Thursday, November 08, 2007

They asked for it

I came across this vid while catching up onMichelle Malkin . I know it's old news but it's hilarious. I'll be remembering it while I'm enjoying my pipe later this evening.

Sunday, October 28, 2007

This Guy Makes Me Laugh

No, it has nothing to do with his rapier wit, or incisive commentary. This guy is hilarious simply because his door is somewhat ajar. Some of his circuits hafe shorted out. Some one has removed the pins from one hinge and the last pin isn't far from working itself out. He made his tinfoil hat with the dull side out...well, you get the idea.
I first ran across him while perusing DUmmie FUnnies. Apparently PJ has found a gift that keeps on giving in this guy. I won't repeat PJ's commentary here because he deserves the traffic. So the both of you who still read this thing after my long absence, shoot over to DUmmie FUnnies
Here is some of Perry Logan's, ummmmmm, for lack of a better word, "work"



And here's one where he cites a poll. Well, I guess you can call it citing a poll. He never gives the source and holds up a mini legal pad and points to it like that is his source. Ane he says conservatives don't care about the truth.



I think PJ is on to something though, If the Democrats would make him a featured speaker at their national convention, you might see a drastic shift in the Congress...as in extraordinary majority Republican.

Perverted Primates

My buddy Lilo of Lost in Lima Ohio fame has created a new blog devoted to sexual predators and their escapades. It is called, quite fittingly,Perverted Primates. Go give it a look.

Friday, October 19, 2007

Say it isn't So, David

It seems that one of America's most visible magicians, David Copperfield, is being investigated for some unsavory acts that don't involve sleight of hand. That computers and hard drives have been confiscated is not comforting. That said, it is not uncommon for false accusations to be made against famous people.
I hope this is the case here. Magicians are often viewed with mistrust by many people and this will not help. I hope that justice is served in this case regardless of the outcome. If he is exonerated I hope those making the false accusation suffer the consequences. If they accusations prove true, I hope that Mr. Copperfield suffers the consequences likewise.

Hat tip: Houdini Lives

Wednesday, September 26, 2007

Bad Joke of the Century! And it isn't Even Funny.

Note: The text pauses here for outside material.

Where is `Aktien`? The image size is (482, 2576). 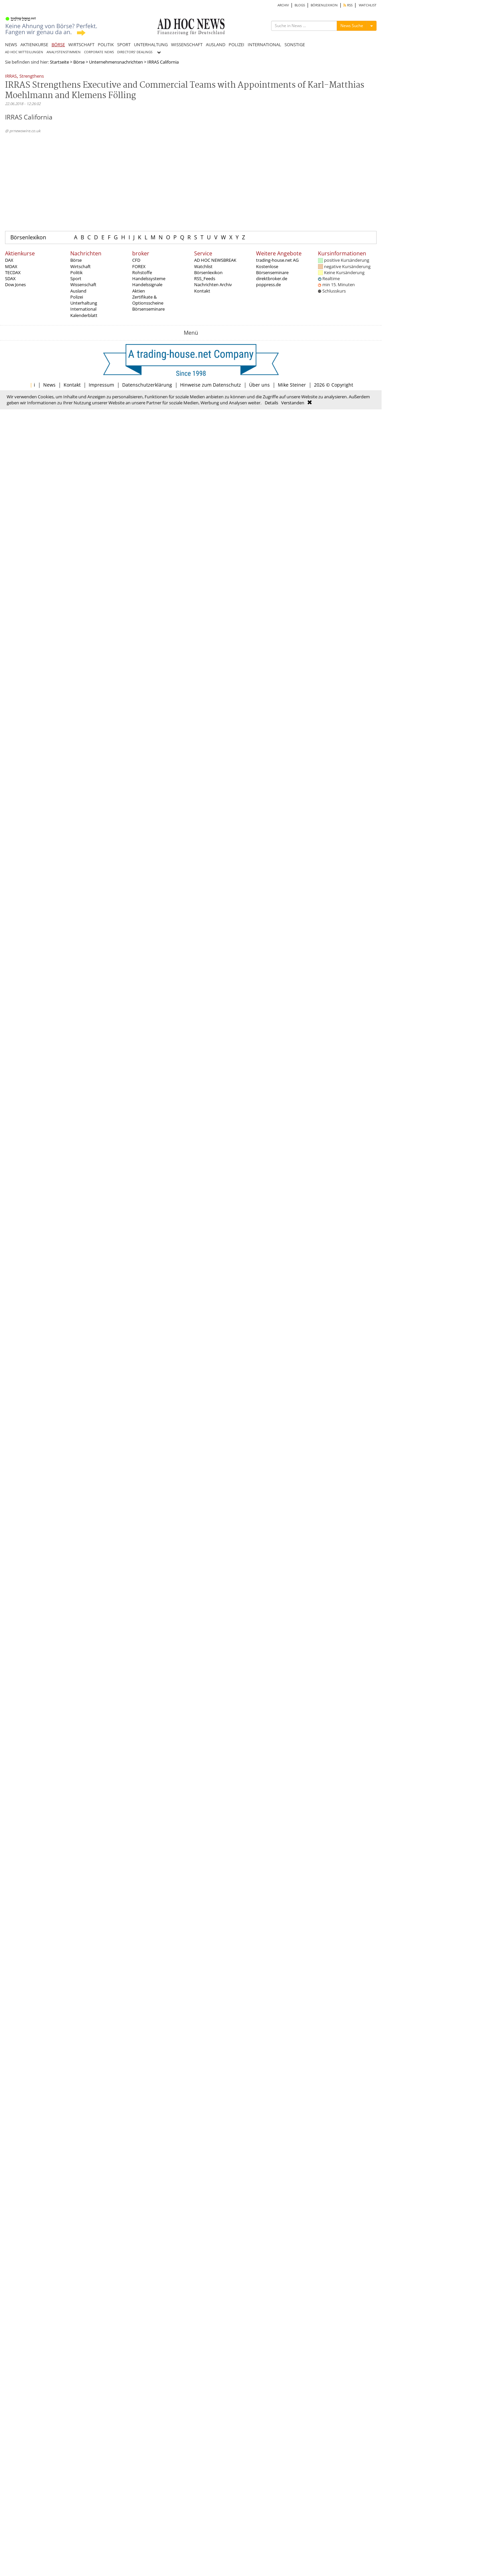 Aktien is located at coordinates (138, 291).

You remember Lynn Stewart? If only she and her terrorist sympathizer buddies would let us forget. As you might recall, This shyster made headlines when she was convicted of conspiracy and aiding terrorists by smuggling out instructions from the "Blind Mullah. For which she received a ridiculous twenty-eight months in prison and was disbarred. The conviction is, ofcourse, pending appeal.
According to, Michelle Malkin , the Hofstra University Law School has hired to teach, are you ready for this? Ethics. Like I said, a bad joke that isn't even funny. If I was a Hofstra LS alum my diploma would be in the shredder with the pieces on the way to the president with a letter of resignation. Then again, given that the name Hofstra doesn't leap to mind when you hear, "law school", it's probably a diploma mill in the first place. Their choice of faculty seems to indicate thus.

Tuesday, September 25, 2007

Well, There goes my Favorite Parody of "I Like Chinese"

Amy Proctor - Blog - French Foreign Minister Calls Code Pink 'Stupid' During Interruption tells of the French president referring to Code Pink as "stupid".
You fellow Monty Python fans remember Eric Idol singing "I Like Chinese". Well Glenn Beck did a quite amusing parody called "I like the French" It goes something like this:(note: I'm working from memory here, He has it on his website but you have to be an Insider to get to it)

I like the French
I like the French
L like to club them with a wrench.
They're rude
They're hateful
and their language makes no sense

Now along comes a new president who does not have the backbone of a chocolate eclaire like his predecessor. I may have to stop singing this.